[Available data — start]

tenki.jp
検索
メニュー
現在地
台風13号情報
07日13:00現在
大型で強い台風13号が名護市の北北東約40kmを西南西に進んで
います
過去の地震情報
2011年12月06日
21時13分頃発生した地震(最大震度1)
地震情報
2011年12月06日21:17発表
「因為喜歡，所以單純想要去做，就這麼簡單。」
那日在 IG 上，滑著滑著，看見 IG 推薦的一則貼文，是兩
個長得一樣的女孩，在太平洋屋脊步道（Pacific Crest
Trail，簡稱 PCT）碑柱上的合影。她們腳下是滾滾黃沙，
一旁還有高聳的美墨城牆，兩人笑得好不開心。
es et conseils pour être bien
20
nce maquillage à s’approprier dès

[Available data — finish]
[Available data — start]

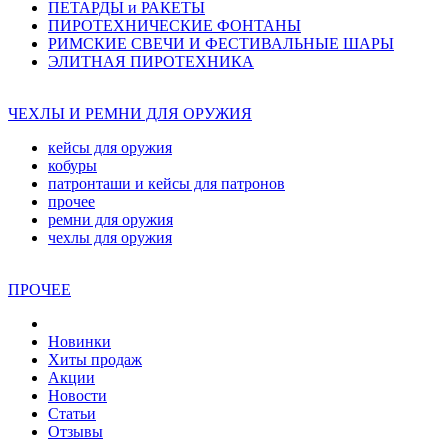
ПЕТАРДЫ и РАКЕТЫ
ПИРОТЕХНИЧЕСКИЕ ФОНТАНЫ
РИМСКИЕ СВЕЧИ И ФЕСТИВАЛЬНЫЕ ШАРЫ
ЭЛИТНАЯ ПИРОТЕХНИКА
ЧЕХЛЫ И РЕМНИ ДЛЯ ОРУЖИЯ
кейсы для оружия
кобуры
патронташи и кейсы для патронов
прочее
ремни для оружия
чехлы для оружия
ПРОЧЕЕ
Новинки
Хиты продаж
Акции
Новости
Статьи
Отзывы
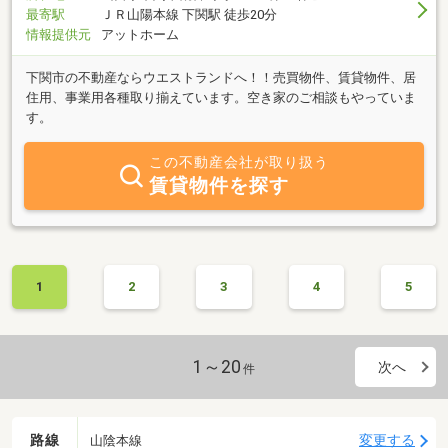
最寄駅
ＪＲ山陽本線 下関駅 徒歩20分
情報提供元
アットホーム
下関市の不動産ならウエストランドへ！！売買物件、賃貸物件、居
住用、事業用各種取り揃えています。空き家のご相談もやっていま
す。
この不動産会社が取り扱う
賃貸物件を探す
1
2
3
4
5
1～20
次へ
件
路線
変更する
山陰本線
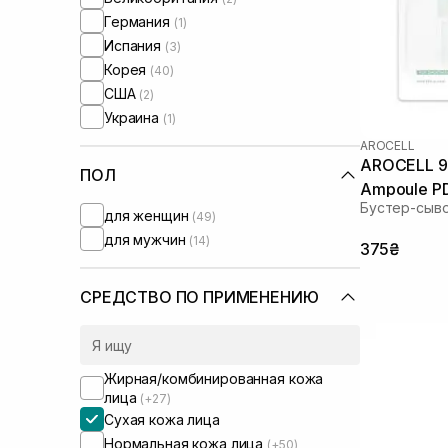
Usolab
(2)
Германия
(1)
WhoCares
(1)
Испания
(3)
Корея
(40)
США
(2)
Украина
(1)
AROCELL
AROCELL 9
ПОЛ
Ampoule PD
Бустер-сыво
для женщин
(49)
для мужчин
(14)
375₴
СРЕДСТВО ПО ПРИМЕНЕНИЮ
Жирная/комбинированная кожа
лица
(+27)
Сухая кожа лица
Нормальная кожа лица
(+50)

[Available data — finish]
[Available data — start]

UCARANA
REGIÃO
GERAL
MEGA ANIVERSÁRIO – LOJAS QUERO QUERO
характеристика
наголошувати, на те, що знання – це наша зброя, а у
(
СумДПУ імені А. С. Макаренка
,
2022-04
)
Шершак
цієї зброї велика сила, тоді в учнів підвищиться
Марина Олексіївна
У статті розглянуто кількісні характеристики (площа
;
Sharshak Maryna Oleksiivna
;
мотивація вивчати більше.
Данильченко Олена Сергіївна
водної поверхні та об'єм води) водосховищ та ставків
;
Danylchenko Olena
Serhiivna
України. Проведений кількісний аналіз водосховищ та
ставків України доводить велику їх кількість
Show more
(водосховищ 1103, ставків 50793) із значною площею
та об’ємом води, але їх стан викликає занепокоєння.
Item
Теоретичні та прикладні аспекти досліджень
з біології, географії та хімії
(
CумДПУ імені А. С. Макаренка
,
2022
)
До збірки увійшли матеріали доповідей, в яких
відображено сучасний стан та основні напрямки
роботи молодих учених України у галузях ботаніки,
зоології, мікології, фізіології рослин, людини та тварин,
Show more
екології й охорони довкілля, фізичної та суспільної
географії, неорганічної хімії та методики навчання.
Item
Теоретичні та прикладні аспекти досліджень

[Available data — finish]

§ Action item: Reply with the number of lines above in which the word "лица" appears, and with nothing else.

§ Response to this task: 3